El peronismo va a poner todo. Anabel ya tiene la confirmación de varias visitas a la provincia de Alberto. Al candidato se lo espera para el jueves y viernes por el Sur provincial y por Guaymallén. Pero, mientras se le arma la agenda, está en vista una presencia, quizás, más explosiva del aspirante a la Presidencia: para el 1 de setiembre, el día en que los departamentos de San Rafael, San Martín, Tunuyán y Lavalle elijan al intendente por los próximos cuatro años y donde los jefes comunales tienen todos los boletos comprados. Es más, por Buenos Aires y de la mano de Anabel ha incursionado Emir Félix, el intendente de San Rafael. Félix les ha asegurado a ambos candidatos que puede alcanzar 60 por ciento de los votos en su comuna. Por eso es que Fernández pasará por allá hacia el fin de semana (jueves o viernes) y, si se confirma su presencia para el domingo de las elecciones departamentales, será San Rafael el lugar elegido para festejar lo que auguran como una segura victoria. Hay tal nivel de entusiasmo en el peronismo, que ya no aparecen diferencias entre los sectores olfateando un retorno al poder, embalados por el triunfo del 11 de agosto.

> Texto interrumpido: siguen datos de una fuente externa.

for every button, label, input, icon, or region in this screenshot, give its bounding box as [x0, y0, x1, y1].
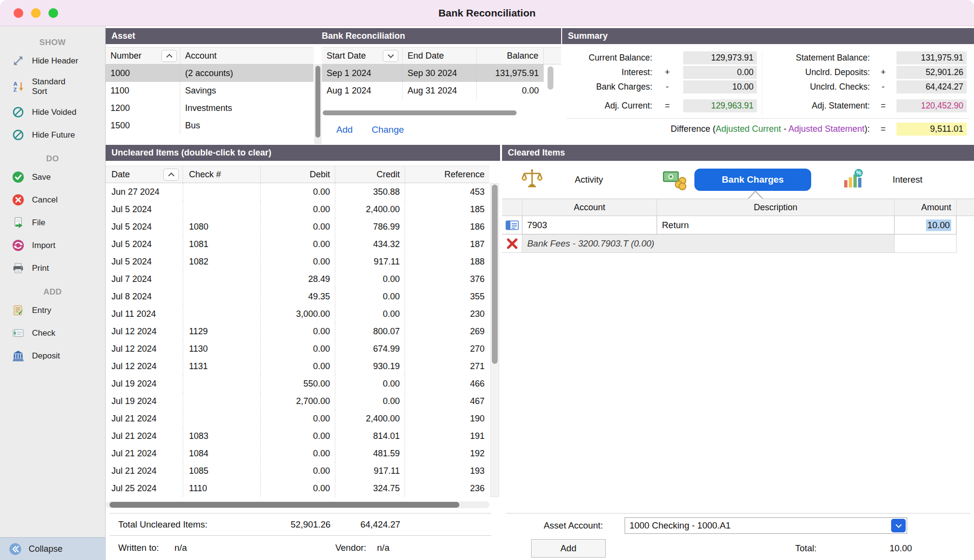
column-header-account[interactable]: Account — [180, 47, 314, 64]
uncleared-row[interactable]: Jul 19 2024 550.00 0.00 466 — [106, 375, 489, 392]
recon-vertical-scrollbar[interactable] — [548, 66, 553, 90]
sort-asc-icon[interactable] — [161, 50, 177, 62]
difference-label: Difference (Adjusted Current - Adjusted … — [671, 124, 870, 134]
sidebar-item-check[interactable]: $ Check — [0, 322, 105, 344]
sidebar-item-hide-future[interactable]: Hide Future — [0, 124, 105, 146]
sidebar-item-standard-sort[interactable]: AZ Standard Sort — [0, 72, 105, 101]
add-charge-button[interactable]: Add — [531, 539, 606, 558]
uncleared-row[interactable]: Jul 5 2024 0.00 2,400.00 185 — [106, 201, 489, 218]
delete-row-icon[interactable] — [502, 234, 522, 253]
credit-cell: 814.01 — [335, 427, 405, 445]
column-header-start-date[interactable]: Start Date — [322, 47, 403, 64]
uncleared-row[interactable]: Jul 12 2024 1131 0.00 930.19 271 — [106, 358, 489, 375]
uncleared-row[interactable]: Jul 8 2024 49.35 0.00 355 — [106, 288, 489, 305]
cleared-bottom-row: Add Total: 10.00 — [502, 539, 974, 559]
asset-row[interactable]: 1000 (2 accounts) — [106, 64, 314, 82]
uncleared-row[interactable]: Jul 5 2024 1080 0.00 786.99 186 — [106, 218, 489, 235]
scrollbar-thumb[interactable] — [315, 66, 320, 138]
collapse-bar[interactable]: Collapse — [0, 537, 105, 560]
cleared-row[interactable]: 7903 Return 10.00 — [502, 216, 974, 234]
amount-value-selected[interactable]: 10.00 — [926, 219, 951, 231]
change-reconciliation-link[interactable]: Change — [372, 124, 404, 135]
sidebar-item-save[interactable]: Save — [0, 166, 105, 188]
sidebar-item-label: Cancel — [32, 195, 58, 205]
asset-row[interactable]: 1500 Bus — [106, 117, 314, 134]
uncleared-horizontal-scrollbar[interactable] — [106, 501, 489, 508]
chevron-down-icon[interactable] — [383, 50, 398, 62]
asset-row[interactable]: 1100 Savings — [106, 82, 314, 99]
sidebar-item-label: File — [32, 218, 45, 228]
summary-label: Statement Balance: — [763, 53, 870, 63]
date-cell: Jul 12 2024 — [106, 323, 183, 340]
uncleared-row[interactable]: Jul 7 2024 28.49 0.00 376 — [106, 270, 489, 288]
column-header-balance[interactable]: Balance — [477, 47, 544, 64]
uncleared-row[interactable]: Jul 21 2024 1083 0.00 814.01 191 — [106, 427, 489, 445]
account-cell[interactable]: 7903 — [522, 216, 657, 234]
uncleared-row[interactable]: Jul 21 2024 1084 0.00 481.59 192 — [106, 445, 489, 462]
uncleared-row[interactable]: Jul 19 2024 2,700.00 0.00 467 — [106, 392, 489, 410]
zoom-button[interactable] — [48, 8, 58, 18]
money-icon[interactable] — [662, 167, 689, 192]
uncleared-row[interactable]: Jul 12 2024 1129 0.00 800.07 269 — [106, 323, 489, 340]
asset-row[interactable]: 1200 Investments — [106, 99, 314, 117]
scrollbar-thumb[interactable] — [492, 185, 498, 364]
column-header-account[interactable]: Account — [522, 199, 657, 216]
uncleared-vertical-scrollbar[interactable] — [490, 183, 499, 497]
uncleared-row[interactable]: Jul 5 2024 1082 0.00 917.11 188 — [106, 253, 489, 270]
recon-row[interactable]: Aug 1 2024 Aug 31 2024 0.00 — [322, 82, 544, 99]
uncleared-row[interactable]: Jul 21 2024 1085 0.00 917.11 193 — [106, 462, 489, 480]
close-button[interactable] — [14, 8, 23, 18]
column-header-end-date[interactable]: End Date — [403, 47, 477, 64]
asset-account-dropdown[interactable]: 1000 Checking - 1000.A1 — [625, 517, 907, 534]
column-header-description[interactable]: Description — [657, 199, 895, 216]
uncleared-row[interactable]: Jul 25 2024 1110 0.00 324.75 236 — [106, 480, 489, 497]
uncleared-row[interactable]: Jun 27 2024 0.00 350.88 453 — [106, 183, 489, 201]
tab-activity[interactable]: Activity — [575, 173, 603, 186]
check-number-cell: 1110 — [183, 480, 261, 497]
journal-entry-icon — [12, 304, 25, 317]
sort-asc-icon[interactable] — [163, 169, 179, 181]
sidebar-item-cancel[interactable]: Cancel — [0, 188, 105, 211]
scrollbar-thumb[interactable] — [110, 502, 459, 508]
scales-icon[interactable] — [520, 168, 546, 191]
ledger-card-icon[interactable] — [502, 216, 522, 234]
recon-horizontal-scrollbar[interactable] — [323, 110, 517, 115]
reference-cell: 467 — [405, 392, 489, 410]
tab-interest[interactable]: Interest — [893, 173, 923, 186]
minimize-button[interactable] — [31, 8, 41, 18]
tab-bank-charges[interactable]: Bank Charges — [694, 169, 811, 191]
sidebar-item-file[interactable]: File — [0, 211, 105, 234]
date-cell: Jul 21 2024 — [106, 445, 183, 462]
debit-cell: 0.00 — [261, 201, 335, 218]
sidebar-item-deposit[interactable]: Deposit — [0, 344, 105, 367]
uncleared-row[interactable]: Jul 11 2024 3,000.00 0.00 230 — [106, 305, 489, 323]
sidebar-item-print[interactable]: Print — [0, 257, 105, 280]
column-header-check[interactable]: Check # — [183, 166, 261, 183]
uncleared-row[interactable]: Jul 12 2024 1130 0.00 674.99 270 — [106, 340, 489, 358]
column-header-reference[interactable]: Reference — [405, 166, 489, 183]
red-x-circle-icon — [12, 193, 25, 206]
uncleared-row[interactable]: Jul 5 2024 1081 0.00 434.32 187 — [106, 235, 489, 253]
summary-value: 129,963.91 — [683, 99, 757, 112]
sidebar-item-hide-header[interactable]: Hide Header — [0, 49, 105, 72]
percent-chart-icon[interactable]: % — [841, 168, 866, 191]
sidebar-item-import[interactable]: Import — [0, 234, 105, 257]
column-header-date[interactable]: Date — [106, 166, 183, 183]
add-reconciliation-link[interactable]: Add — [336, 124, 353, 135]
sidebar-item-hide-voided[interactable]: Hide Voided — [0, 101, 105, 124]
column-header-number[interactable]: Number — [106, 47, 180, 64]
credit-cell: 2,400.00 — [335, 410, 405, 427]
description-cell[interactable]: Return — [657, 216, 895, 234]
column-header-debit[interactable]: Debit — [261, 166, 335, 183]
uncleared-row[interactable]: Jul 21 2024 0.00 2,400.00 190 — [106, 410, 489, 427]
recon-row[interactable]: Sep 1 2024 Sep 30 2024 131,975.91 — [322, 64, 544, 82]
sidebar-item-entry[interactable]: Entry — [0, 299, 105, 322]
credit-cell: 800.07 — [335, 323, 405, 340]
column-header-amount[interactable]: Amount — [895, 199, 957, 216]
amount-cell[interactable]: 10.00 — [895, 216, 957, 234]
asset-vertical-scrollbar[interactable] — [314, 64, 321, 144]
cleared-hint-row[interactable]: Bank Fees - 3200.7903.T (0.00) — [502, 234, 974, 253]
column-header-credit[interactable]: Credit — [335, 166, 405, 183]
summary-label: Current Balance: — [562, 53, 652, 63]
dropdown-chevron-icon[interactable] — [891, 519, 906, 532]
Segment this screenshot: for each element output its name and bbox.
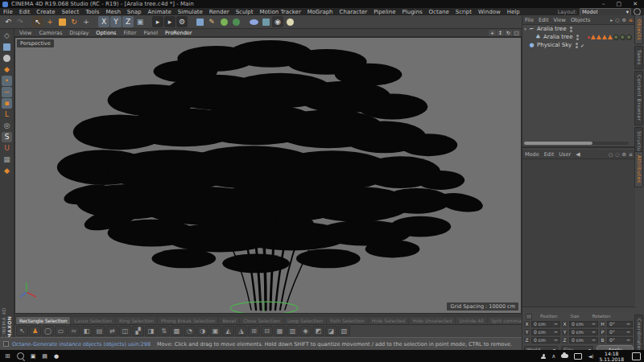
om-arrow-icon[interactable]: ▸ bbox=[610, 17, 613, 23]
light-icon[interactable] bbox=[284, 16, 295, 27]
network-icon[interactable] bbox=[574, 353, 582, 360]
menu-item[interactable]: Mesh bbox=[105, 9, 120, 15]
rotation-field[interactable]: 0°◂▸ bbox=[607, 321, 633, 327]
palette-tool-icon[interactable]: ⇄ bbox=[106, 326, 118, 336]
render-view-icon[interactable]: ▸ bbox=[152, 16, 163, 27]
menu-item[interactable]: Simulate bbox=[178, 9, 203, 15]
palette-tool-icon[interactable]: ◯ bbox=[42, 326, 54, 336]
viewport-menu-item[interactable]: ProRender bbox=[165, 30, 192, 36]
object-row[interactable]: ● Physical Sky ✓ bbox=[522, 41, 635, 49]
mat-tag[interactable] bbox=[613, 35, 619, 40]
panel-menu-item[interactable]: Edit bbox=[539, 17, 549, 23]
tri-tag[interactable] bbox=[608, 35, 613, 39]
menu-item[interactable]: Render bbox=[209, 9, 229, 15]
panel-tab[interactable]: Takes bbox=[634, 46, 643, 69]
live-selection-icon[interactable]: ↖ bbox=[32, 16, 43, 27]
lock-z-axis-icon[interactable]: Z bbox=[122, 16, 134, 27]
close-button[interactable]: ✕ bbox=[633, 1, 638, 7]
position-field[interactable]: 0 cm◂▸ bbox=[531, 321, 560, 327]
palette-tool-icon[interactable]: ⊞ bbox=[248, 326, 260, 336]
am-menu-icon[interactable]: ≡ bbox=[629, 151, 633, 157]
tool-palette-tab[interactable]: Path Selection bbox=[327, 317, 368, 324]
panel-menu-item[interactable]: View bbox=[553, 17, 565, 23]
palette-tool-icon[interactable]: ▥ bbox=[287, 326, 299, 336]
palette-tool-icon[interactable]: ▦ bbox=[274, 326, 286, 336]
panel-tab[interactable]: Objects bbox=[634, 15, 643, 44]
undo-icon[interactable]: ↶ bbox=[2, 16, 14, 27]
move-tool-icon[interactable]: + bbox=[44, 16, 56, 27]
menu-item[interactable]: Tools bbox=[85, 9, 99, 15]
palette-tool-icon[interactable]: ◭ bbox=[222, 326, 234, 336]
taskbar-clock[interactable]: 14:18 5.11.2018 bbox=[599, 351, 624, 362]
visibility-dots[interactable] bbox=[576, 35, 579, 40]
palette-tool-icon[interactable]: ▧ bbox=[338, 326, 350, 336]
menu-item[interactable]: Select bbox=[62, 9, 80, 15]
tool-palette-tab[interactable]: Unhide All bbox=[456, 317, 487, 324]
palette-tool-icon[interactable]: ◪ bbox=[325, 326, 337, 336]
menu-item[interactable]: Help bbox=[507, 9, 520, 15]
dot-red-tag[interactable] bbox=[588, 36, 590, 39]
lock-y-axis-icon[interactable]: Y bbox=[110, 16, 122, 27]
panel-menu-item[interactable]: User bbox=[559, 151, 571, 158]
tool-palette-tab[interactable]: Close Selection bbox=[240, 317, 283, 324]
size-field[interactable]: 0 cm◂▸ bbox=[569, 329, 598, 335]
render-settings-icon[interactable]: ⚙ bbox=[176, 16, 188, 27]
rotation-field[interactable]: 0°◂▸ bbox=[607, 337, 633, 343]
palette-tool-icon[interactable]: ▞ bbox=[132, 326, 144, 336]
am-gear-icon[interactable]: ⚙ bbox=[622, 151, 626, 157]
viewport-menu-item[interactable]: Options bbox=[96, 30, 116, 36]
palette-tool-icon[interactable]: ◩ bbox=[312, 326, 324, 336]
rotation-field[interactable]: 0°◂▸ bbox=[607, 329, 633, 335]
points-mode-icon[interactable]: • bbox=[2, 76, 12, 86]
menu-item[interactable]: Snap bbox=[127, 9, 142, 15]
palette-tool-icon[interactable]: ◔ bbox=[184, 326, 196, 336]
mat-tag[interactable] bbox=[626, 35, 632, 40]
palette-tool-icon[interactable]: ▭ bbox=[55, 326, 67, 336]
object-label[interactable]: Aralia tree bbox=[543, 34, 572, 40]
lock-icon[interactable] bbox=[526, 314, 532, 319]
visibility-dots[interactable] bbox=[570, 27, 572, 32]
minimize-button[interactable]: – bbox=[602, 1, 605, 7]
om-search-icon[interactable]: ○ bbox=[615, 17, 619, 23]
panel-tab[interactable]: Attributes bbox=[634, 151, 643, 187]
layout-select[interactable]: Model ▾ bbox=[580, 8, 631, 16]
tool-palette-tab[interactable]: Loop Selection bbox=[284, 317, 326, 324]
tool-palette-tab[interactable]: Ring Selection bbox=[116, 317, 157, 324]
make-editable-icon[interactable]: ◇ bbox=[2, 31, 12, 41]
palette-select-icon[interactable]: ↖ bbox=[16, 326, 28, 336]
menu-item[interactable]: File bbox=[3, 9, 13, 15]
tool-palette-tab[interactable]: Lasso Selection bbox=[71, 317, 115, 324]
coordinate-column-header[interactable]: Position bbox=[540, 314, 557, 319]
onedrive-icon[interactable] bbox=[561, 354, 568, 358]
menu-item[interactable]: Animate bbox=[147, 9, 171, 15]
panel-menu-item[interactable]: File bbox=[525, 17, 534, 23]
coordinate-column-header[interactable]: Rotation bbox=[592, 314, 611, 319]
tri-tag[interactable] bbox=[591, 35, 596, 39]
menu-item[interactable]: Pipeline bbox=[374, 9, 395, 15]
horizontal-scrollbar[interactable] bbox=[524, 142, 629, 145]
viewport-menu-item[interactable]: Cameras bbox=[39, 30, 62, 36]
volume-icon[interactable]: ◄) bbox=[588, 353, 593, 359]
am-lock-icon[interactable]: ◌ bbox=[615, 151, 619, 157]
viewport-solo-icon[interactable]: ◎ bbox=[2, 121, 12, 131]
tool-palette-tab[interactable]: Hide Selected bbox=[369, 317, 409, 324]
palette-tool-icon[interactable]: ≈ bbox=[68, 326, 80, 336]
snap-icon[interactable]: S bbox=[2, 132, 12, 142]
cinema4d-app-icon[interactable]: ● bbox=[54, 353, 59, 360]
camera-icon[interactable]: ◉ bbox=[272, 16, 283, 27]
last-tool-icon[interactable]: + bbox=[80, 16, 92, 27]
viewport-menu-item[interactable]: Display bbox=[69, 30, 89, 36]
rotate-view-icon[interactable]: ↻ bbox=[505, 30, 512, 36]
tool-palette-tab[interactable]: Hide Unselected bbox=[409, 317, 455, 324]
texture-mode-icon[interactable] bbox=[2, 53, 12, 64]
palette-figure-icon[interactable]: ♟ bbox=[29, 326, 41, 336]
tool-palette-tab[interactable]: Rectangle Selection bbox=[16, 317, 70, 324]
status-checkbox[interactable] bbox=[3, 341, 9, 347]
scale-tool-icon[interactable] bbox=[56, 16, 68, 27]
object-label[interactable]: Aralia tree bbox=[537, 26, 566, 32]
tool-palette-tab[interactable]: Phong Break Selection bbox=[158, 317, 218, 324]
deformers-icon[interactable] bbox=[248, 16, 259, 27]
menu-item[interactable]: Plugins bbox=[402, 9, 423, 15]
om-menu-icon[interactable]: ≡ bbox=[629, 17, 633, 23]
palette-tool-icon[interactable]: ▤ bbox=[93, 326, 105, 336]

Los estrategas de la campaña peronista están hurgando entre las filas de sus dirigentes alguien que cumpla el rol de confrontar con Cornejo para llevarlo al límite del desequilibrio en una discusión. Durante el fin de semana, más de uno de quienes rodean a Anabel analizaron las reacciones del gobernador en la prensa porteña, en particular la entrevista que el periodista Antonio Laje le hizo a Cornejo en la TV, donde alternó más de una respuesta con tono exaltado. Pero, con lo primero que se han encontrado es con que en el peronismo no hay quien, por ahora, pueda llevar a Cornejo a ese campo. ¿Y cuál es la idea? Obligarlo a que reconozca que forma parte del gobierno de Mauricio Macri, del que se pretende despegar. Los peronistas creen que si logran imponer ese eje en la campaña, frente a la provincialización que propone el oficialismo, tendrán chances de hacer una buena elección, capitalizando el clima que dejó la elección del domingo 11 y el que imaginan aportarán las de los cuatro departamentos.

El otro eje tendrá a la candidata, a Anabel, en el centro de la escena para cuando salga a la cancha, abierta y decididamente, Suarez. Será Anabel la que confronte con el intendente. El hilo conductor del mensaje que intentará hacer prender la hija política dilecta de Cristina pasará, primero, por reconocer –dicen– lo bueno de la gestión de Cornejo para no ir en contra de ese caudal de imagen positiva con el que cuenta el gobernador, para luego interpelar a Suarez, directamente, sobre la Mendoza de los próximos cuatro años. “En los debates veremos”, se entusiasman alrededor de Fernández Sagasti.

El oficialismo entiende que Mendoza será uno de los objetivos del peronismo nacional. Se prepara para una dura batalla. A Fernández lo esperan en Guaymallén y también en Las Heras, departamentos clave para ambos y donde Macri dejó un buen caudal de votos en las Primarias. Cornejo, lejos de amilanarse, seguirá conduciendo y protagonizando la estrategia. Puntualizará en los logros de su gestión y dejará de lado, mientas pueda, la agenda nacional de Juntos por el Cambio, evitando encuentros de alta exposición con un equipo de gobierno demasiado golpeado, con el que marca diferencias y al que señala como culpable de la debacle al no haber tenido en cuenta las correcciones que reclamó el radicalismo cuando nada parecía perdido del todo.